Y si quiero una excusa puedo poner un vídeo de una Doctora X (la de videos diciendo chorradas que me han pasado desde el inicio de la pandemia) que sale en un video de youtube dando una charla sobre lo que nos convenga. Seguramente no ha tratado un enfermo con COVID ni es epidemióloga ni viróloga ni nada. Pero me gusta como habla. Lo cuelgo en la red o lo comparto. Y me quedo tan ancho. Y con un poco de suerte consigo que alguien se quite la mascarilla más de lo recomendado o vaya a trabajar con fiebre. 

La incertidumbre que dejan muchas medidas y el donde dije digo digo Diego que ya hemos visto más de cien veces es la excusa. 

Al yoismo lo acompañan el cuñadismo, el terraplanismo y las teorías de la conspiración de todo tipo. Parece ser que a alguien en España le debe interesar una leche de entre el 10 y el 15% del PIB como la que se espera. Seguro. Amancio Ortega, Pedro Sánchez y la derecha, todos deben estar super satisfechos.... 

Con los terraplanistas de los antivacunas ya me vi envuelto en largas discusiones hace unos años: nada que hacer. Ellos tienen su convencimiento, sin nada que lo respalde, porque, ¡cómo va a haber un estudio serio sobre autismo y vacunas si hay una conspiración mundial para que no se sepa nada! Y así todo. 

Pero el yoismo y la defensa a ultranza de unos derechos fundamentales como el no ponerse mascarilla (un sufrimiento increíble) o que no te aislen si das positivo en la PCR me llevan al convencimiento de que estamos delante de una sociedad enferma. 

Porque todos los que deciden que no hacen caso no suelen ir asesinando a nadie ni a doscientos por hora por las autopistas del país. Porque no se sentirán responsables de la muerte de nadie, aunque lo acaben siendo. 

¿Quién se creen que son para considerarse más importantes que la sociedad?  ¿Se creeen superiores? ¿Diferentes? ¿Creen que su vida vale más que la de una anciana? ¿Por? 

Y sí, a mi hay muchas medidas del gobierno que me parecen chorradas, como me lo parecía el uso del casco cuando tenía quince años, pero en una sociedad civilizada hay un gobierno que pone las normas y unos ciudadanos que las cumplen. Y, si no nos gustan y las infringimos, el gobierno es responsable de multarnos (aquí me gustaría resaltar la magnífica dejación de funciones de Mossos, Guardia Urbana, etc que han pasado de todo desde que acabó el confinamiento, sinpatrullar las calles, sin vigilr que se respeten las normas, sin multar a nadie)

Porque de eso van las sociedades civilizadas. Y si no nos gustan los que gobiernan, los cambiamos el cuando toque, votando.

Las noticias de hoy son que el ritmo de nuevos casos se parece a principios de marzo.

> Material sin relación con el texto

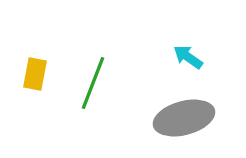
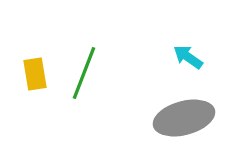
yellow rectangle: rotated 20 degrees counterclockwise
green line: moved 9 px left, 10 px up
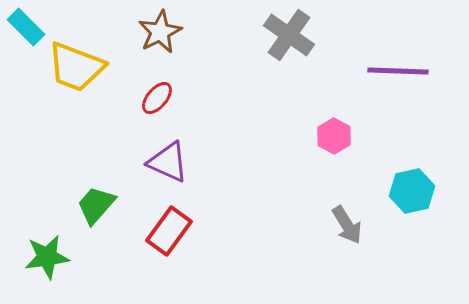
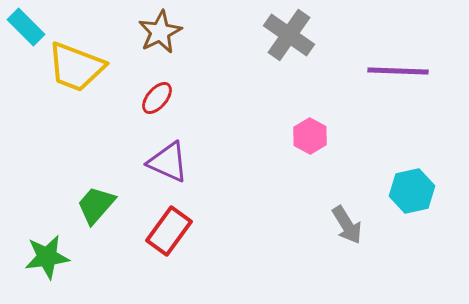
pink hexagon: moved 24 px left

Difícil de interpretar porque ahora hacemos muchas PCR y en esos momentos solo al que ingresaba, pero parece que hay suficientes indicios para que nos dejemos de chorradas, nos pongamos la mascarilla y no montemos fiestas de cincuenta personas o compartamos cachimba, que hagamos caso de una puñetera ez y seamos un poco antisociales ... porque lo que nos jugamos son cuarenta mil muertos más, dos meses de confinamiento y una crisis económica sin precedentes.